Colonel Georges Peillon, spokesman of the 4,000-strong French contingent that monitors the French-brokered ceasefire between the fighters and keeps the army and rebels apart, told IRIN the French had heard the rebel declaration but were not sure exactly what they planned to do.

The French troops were deployed after the rebellion broke out in and have since formed a buffer between the two sides. They recently stepped up their operations in Bouake following a bank raid in the city.

Despite the heightened security in Bouake, Bakayoko said the Secretary-General of the New Forces, Guillaume Soro, had flown to Accra in neighbouring Ghana, to discuss preparations for a peace meeting with the government and other Ivorian political parties.

Prime Minister Seydou Diarra, who heads the government of national unity, met Soro in Burkina Faso on Saturday and agreed that the various Ivorian parties involved in the peace process should meet this week to try to break the current deadlock.

Diarra did not say when the meeting would be held, but President Blaise Compaore of Burkina Faso told reporters he had called Ghanaian President John Kufuor to arrange the meeting. Kufuor is the current chiarmen of the Economic Community of West African States (ECOWAS).

ECOWAS, which organised another meeting on Cote Ivoire last week for heads of state from neighbouring countries, hopes another meeting involved all parties to the conflict could be useful, especially after last week's meeting achieved nothing.

Although there has not been any fighting for the last six months, the peace process in Cote d'Ivoire appears to have lost all momentum in recent months, the problems highlighted by the departure from government of the rebel ministers in September.

Disarmament, which was scheduled to begin three months ago, has yet to start. Bakayoko told IRIN on Tuesday that the rebels would not disarm until Prime Minister Seydou Diarra was given full powers by Gbabgo and until the defense and security ministers were chosen by all parties which had signed the Marcoussis agreement brokered by France in January.

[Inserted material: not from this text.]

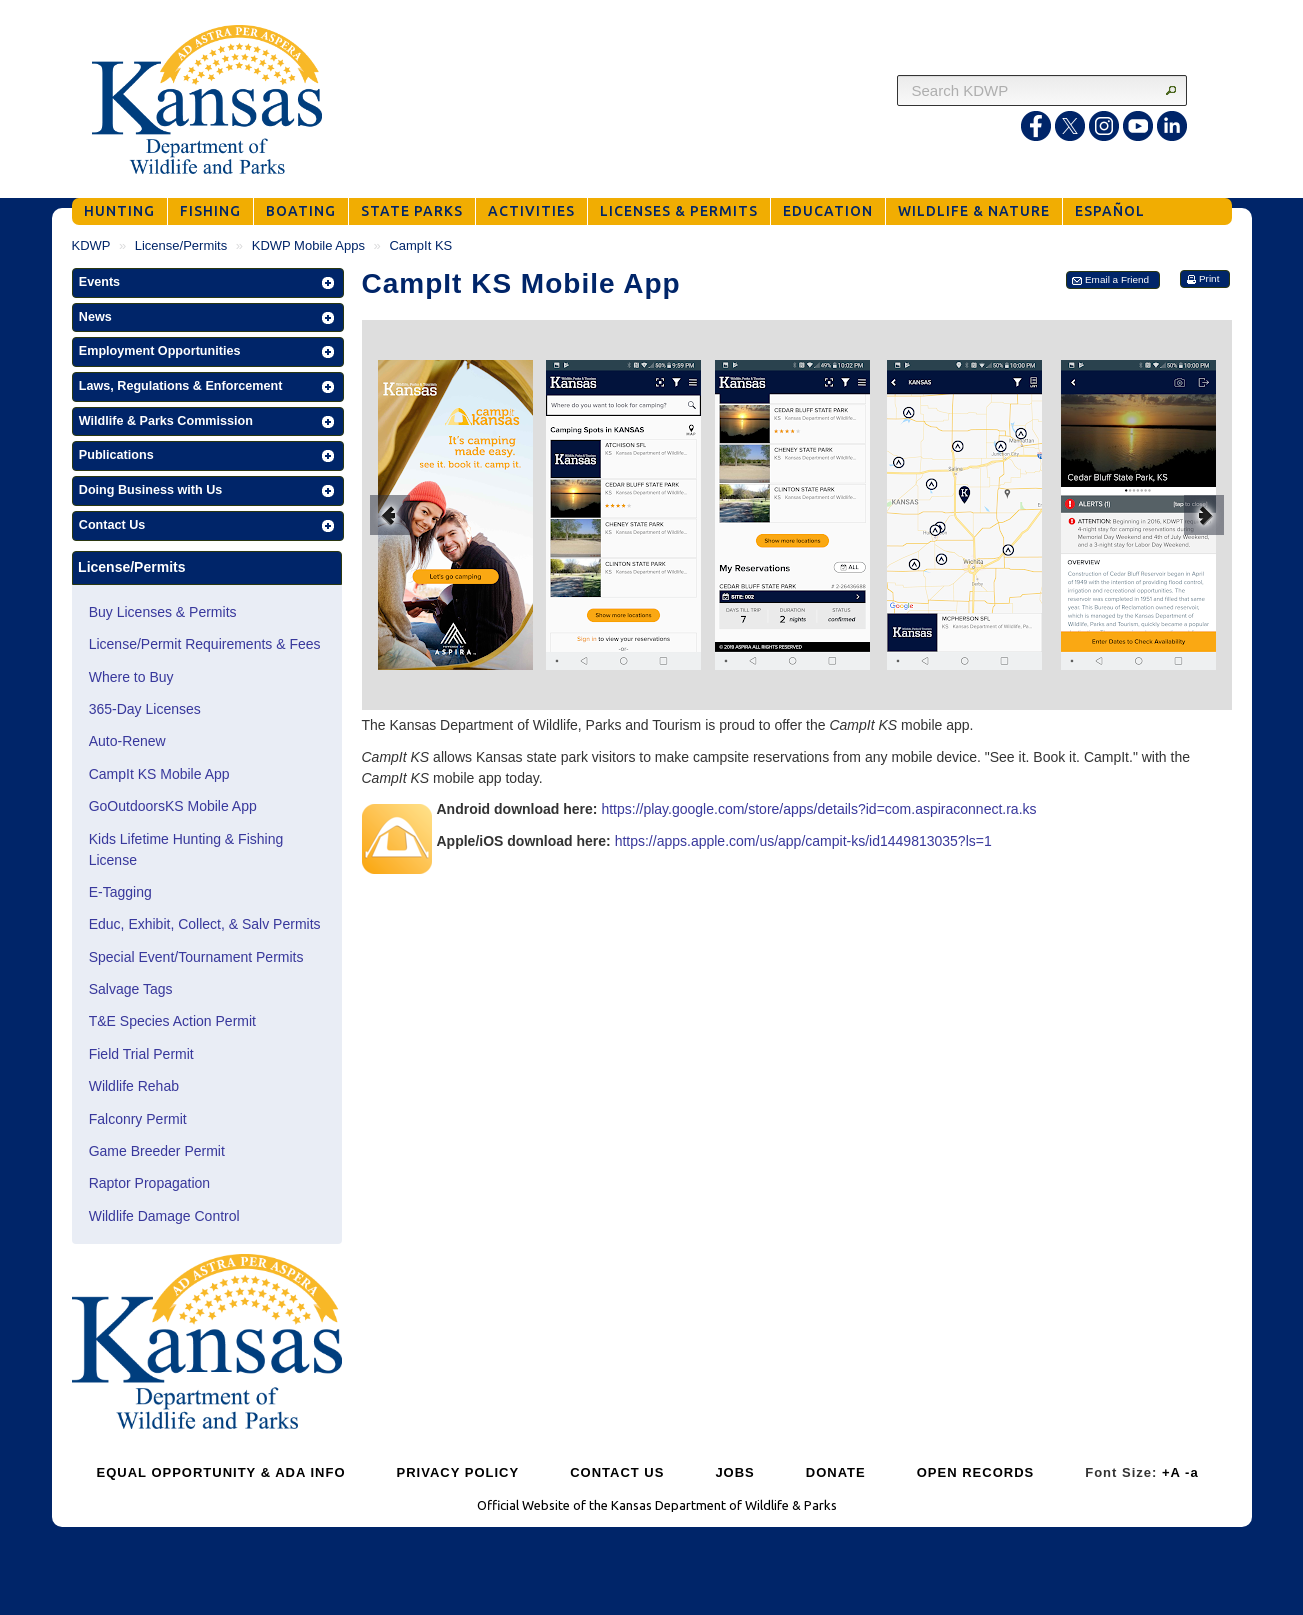 The height and width of the screenshot is (1615, 1303). I want to click on [button], so click(208, 283).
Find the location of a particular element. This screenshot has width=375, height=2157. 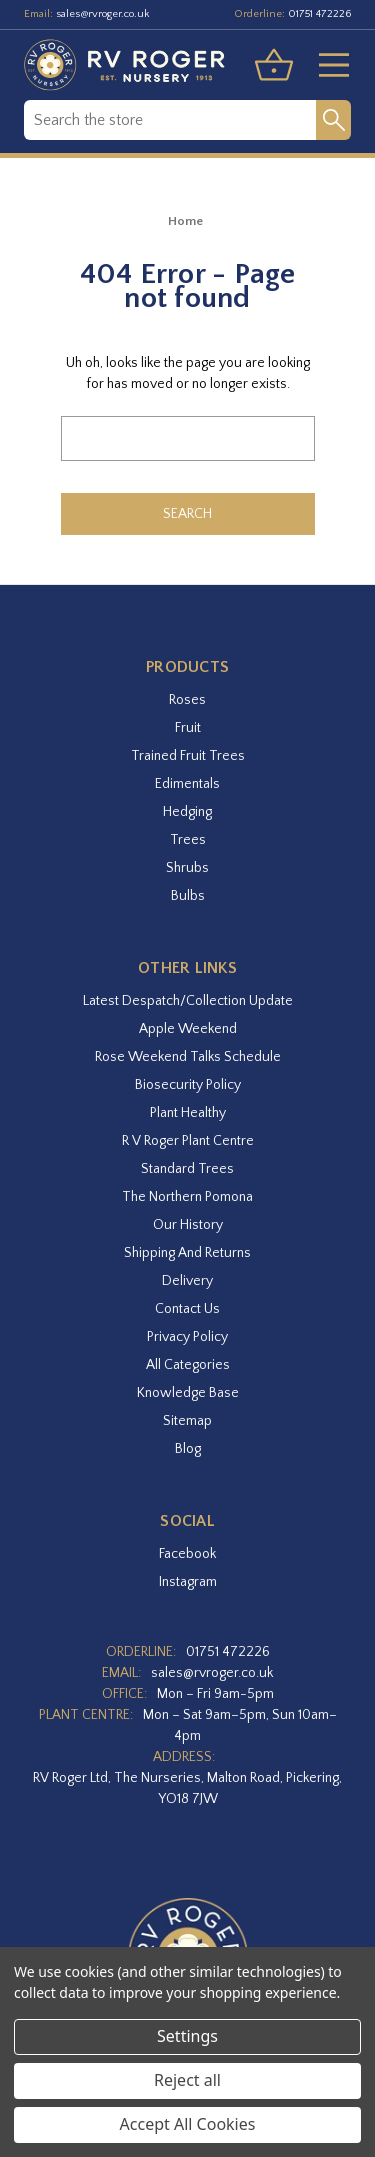 instagram is located at coordinates (188, 1582).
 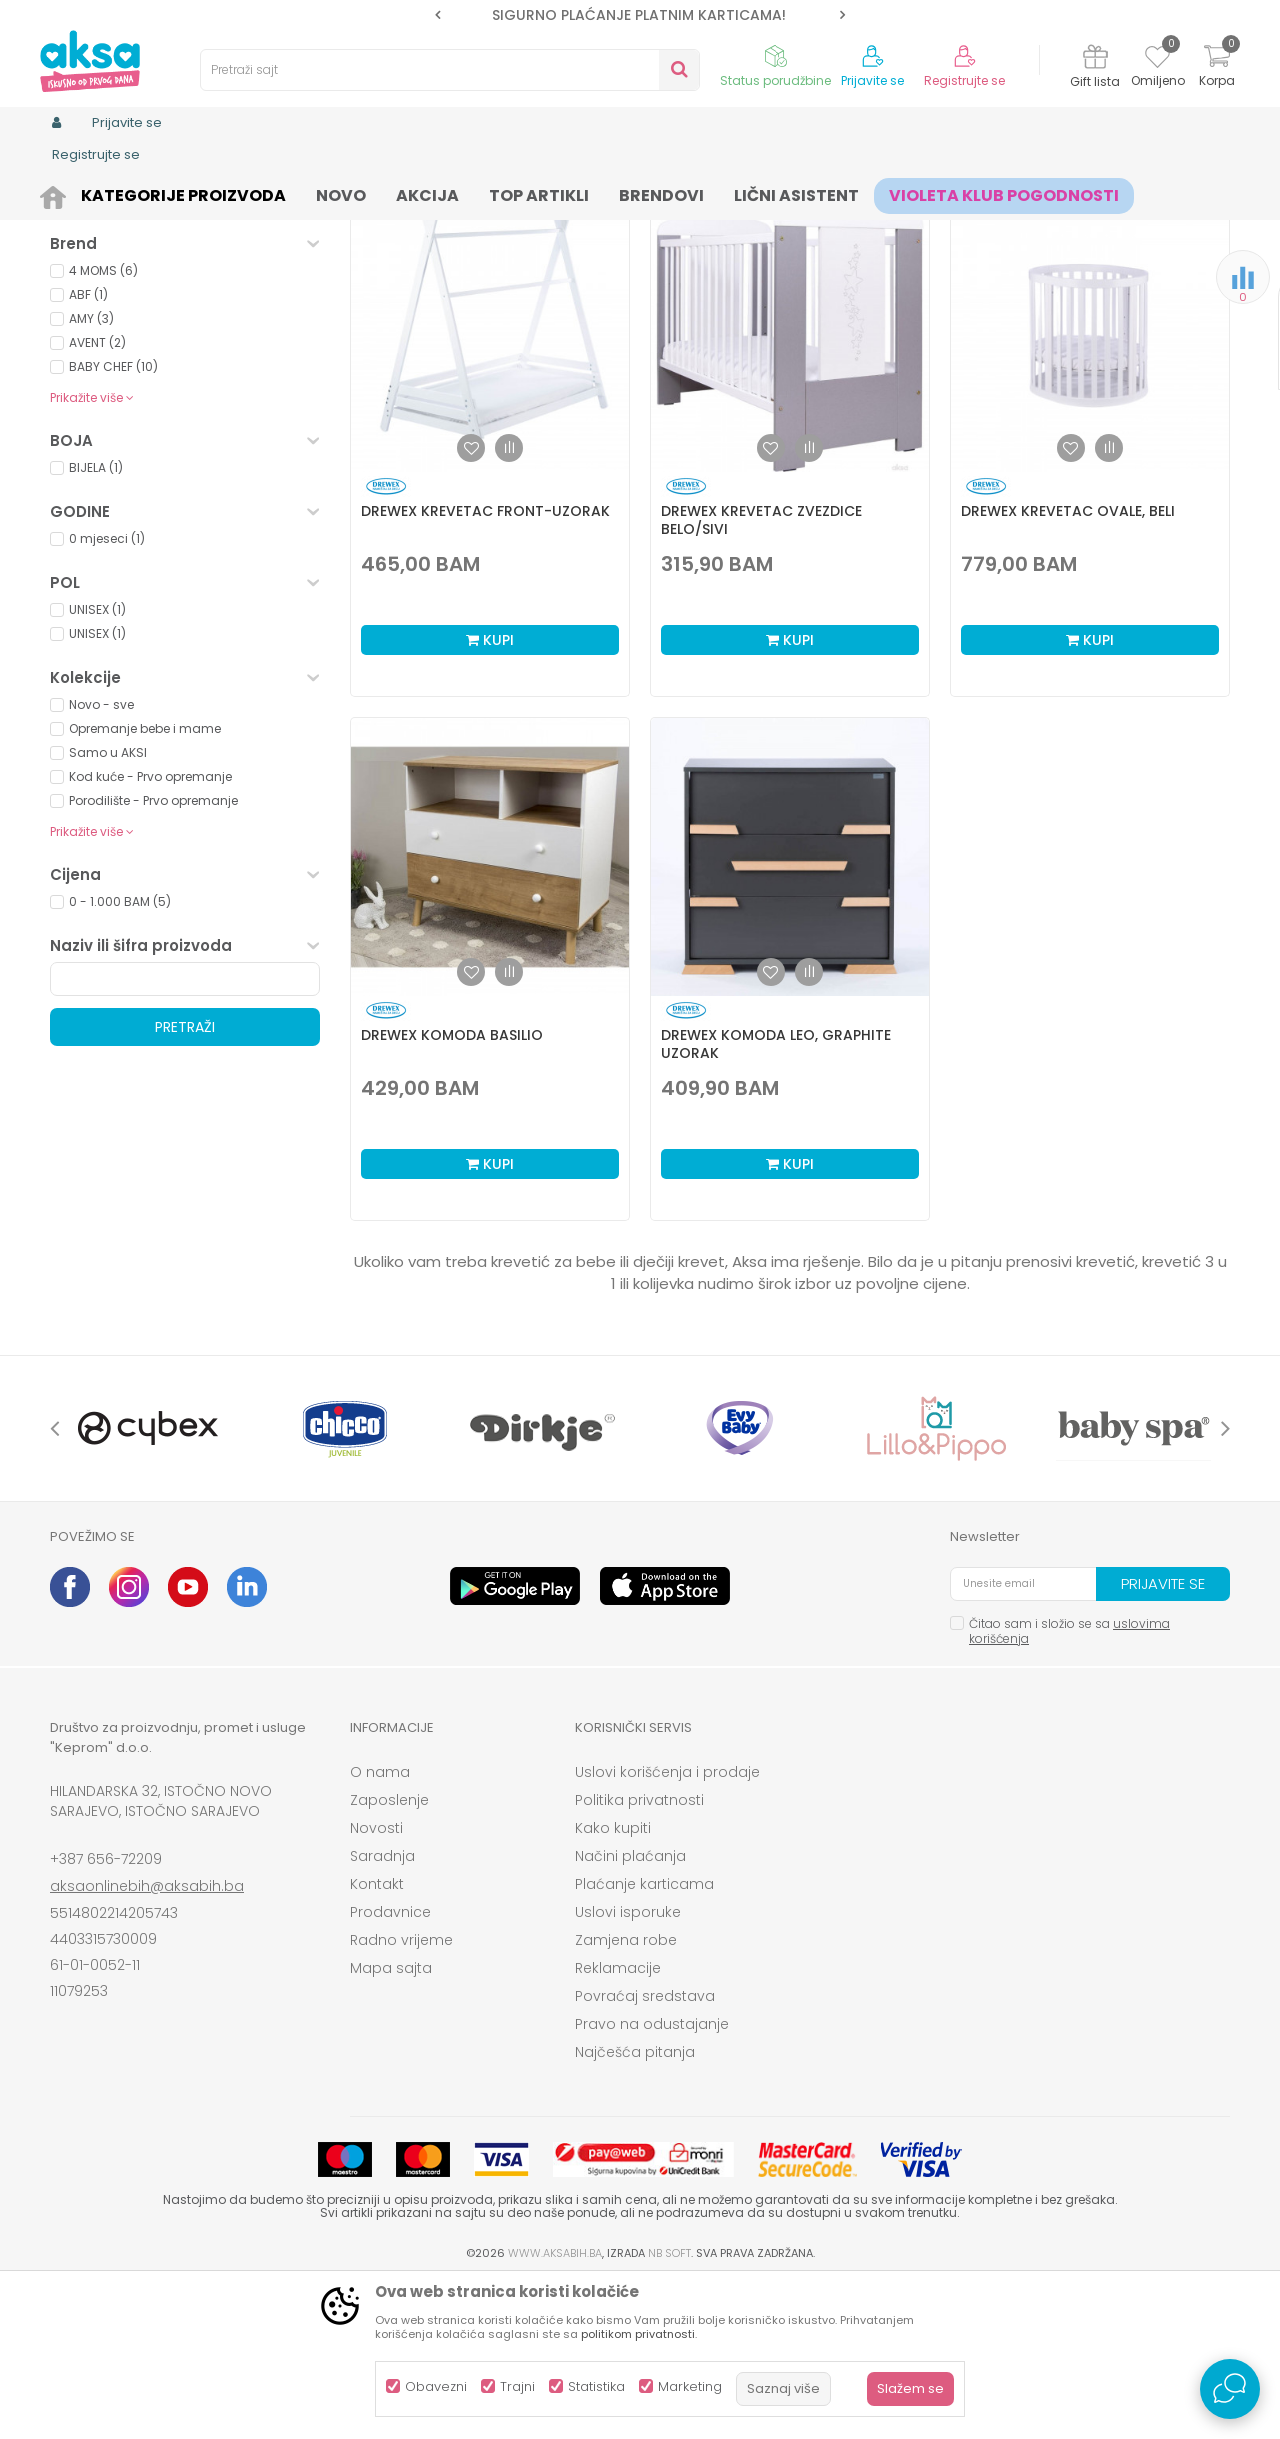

In Paris, French President Jacques Chirac reiterated on Monday the need to “swiftly and fully” implement the Paris Marcoussis accord. His call followed on from an appeal from the European Union, which said last week that it would continue to withhold aid to Cote d Ivoire until it saw real “progress” in the process.

The once prosperous West African country sunk into political turmoil in September 2002 following a failed coup attempt. Rebellious soldiers seized control of the northern and western areas and have since divided the country into two. The 14-month conflict has brought the former French colony, the world's top cocoa producer, to the brink of economic collapse.